■ YOUR INSTRUCTIONS ■
Give again, exactly as written, each line of the material below starting at the line that contains "Auto neue Tür- und" and ending at the line that contains "versehen. Felgen sandgestrahlt". Both ends count, and no other line does.

*** Opening of PROVIDED RECORDS ***

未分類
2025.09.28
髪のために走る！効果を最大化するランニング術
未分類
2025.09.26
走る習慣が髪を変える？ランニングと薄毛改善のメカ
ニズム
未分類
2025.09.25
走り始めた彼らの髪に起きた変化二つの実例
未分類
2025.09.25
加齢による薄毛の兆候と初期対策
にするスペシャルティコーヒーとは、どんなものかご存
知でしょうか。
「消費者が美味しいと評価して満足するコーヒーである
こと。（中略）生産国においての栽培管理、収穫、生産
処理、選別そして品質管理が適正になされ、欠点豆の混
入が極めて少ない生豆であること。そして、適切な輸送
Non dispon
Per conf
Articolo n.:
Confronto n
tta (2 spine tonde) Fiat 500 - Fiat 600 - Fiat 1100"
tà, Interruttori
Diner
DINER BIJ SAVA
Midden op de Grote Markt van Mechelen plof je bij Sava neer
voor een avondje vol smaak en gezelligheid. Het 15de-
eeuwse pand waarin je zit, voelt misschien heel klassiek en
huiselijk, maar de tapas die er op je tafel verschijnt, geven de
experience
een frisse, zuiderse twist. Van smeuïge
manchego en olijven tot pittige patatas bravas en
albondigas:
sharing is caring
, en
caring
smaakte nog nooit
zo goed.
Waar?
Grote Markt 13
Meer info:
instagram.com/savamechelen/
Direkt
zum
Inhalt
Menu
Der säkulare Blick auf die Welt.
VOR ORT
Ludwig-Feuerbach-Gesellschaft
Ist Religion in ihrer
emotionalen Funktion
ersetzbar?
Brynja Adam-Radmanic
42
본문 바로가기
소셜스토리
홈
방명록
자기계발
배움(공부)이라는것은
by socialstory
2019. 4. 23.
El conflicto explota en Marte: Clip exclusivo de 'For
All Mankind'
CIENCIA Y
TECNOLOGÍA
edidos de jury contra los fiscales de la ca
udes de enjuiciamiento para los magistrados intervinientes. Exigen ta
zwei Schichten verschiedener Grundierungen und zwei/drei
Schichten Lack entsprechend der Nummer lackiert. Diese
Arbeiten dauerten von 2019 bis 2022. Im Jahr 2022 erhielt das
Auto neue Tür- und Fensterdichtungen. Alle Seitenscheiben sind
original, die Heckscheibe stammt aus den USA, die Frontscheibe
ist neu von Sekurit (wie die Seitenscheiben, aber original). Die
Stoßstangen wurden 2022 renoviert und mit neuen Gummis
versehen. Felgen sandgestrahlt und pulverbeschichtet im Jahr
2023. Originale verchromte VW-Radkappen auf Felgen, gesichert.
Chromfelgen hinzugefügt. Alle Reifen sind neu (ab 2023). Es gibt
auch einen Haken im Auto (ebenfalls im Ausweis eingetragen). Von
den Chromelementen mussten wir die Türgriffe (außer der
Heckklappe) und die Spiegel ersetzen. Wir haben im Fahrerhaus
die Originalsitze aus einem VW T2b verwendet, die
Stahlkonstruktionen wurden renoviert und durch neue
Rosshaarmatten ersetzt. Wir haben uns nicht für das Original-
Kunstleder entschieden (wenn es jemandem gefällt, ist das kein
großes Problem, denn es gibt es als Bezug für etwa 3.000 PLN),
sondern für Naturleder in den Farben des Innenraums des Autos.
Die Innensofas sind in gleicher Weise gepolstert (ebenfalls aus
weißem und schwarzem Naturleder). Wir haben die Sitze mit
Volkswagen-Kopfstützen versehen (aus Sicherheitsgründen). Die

*** Close of PROVIDED RECORDS ***

■ EXERCISE RESULT ■
Auto neue Tür- und Fensterdichtungen. Alle Seitenscheiben sind
original, die Heckscheibe stammt aus den USA, die Frontscheibe
ist neu von Sekurit (wie die Seitenscheiben, aber original). Die
Stoßstangen wurden 2022 renoviert und mit neuen Gummis
versehen. Felgen sandgestrahlt und pulverbeschichtet im Jahr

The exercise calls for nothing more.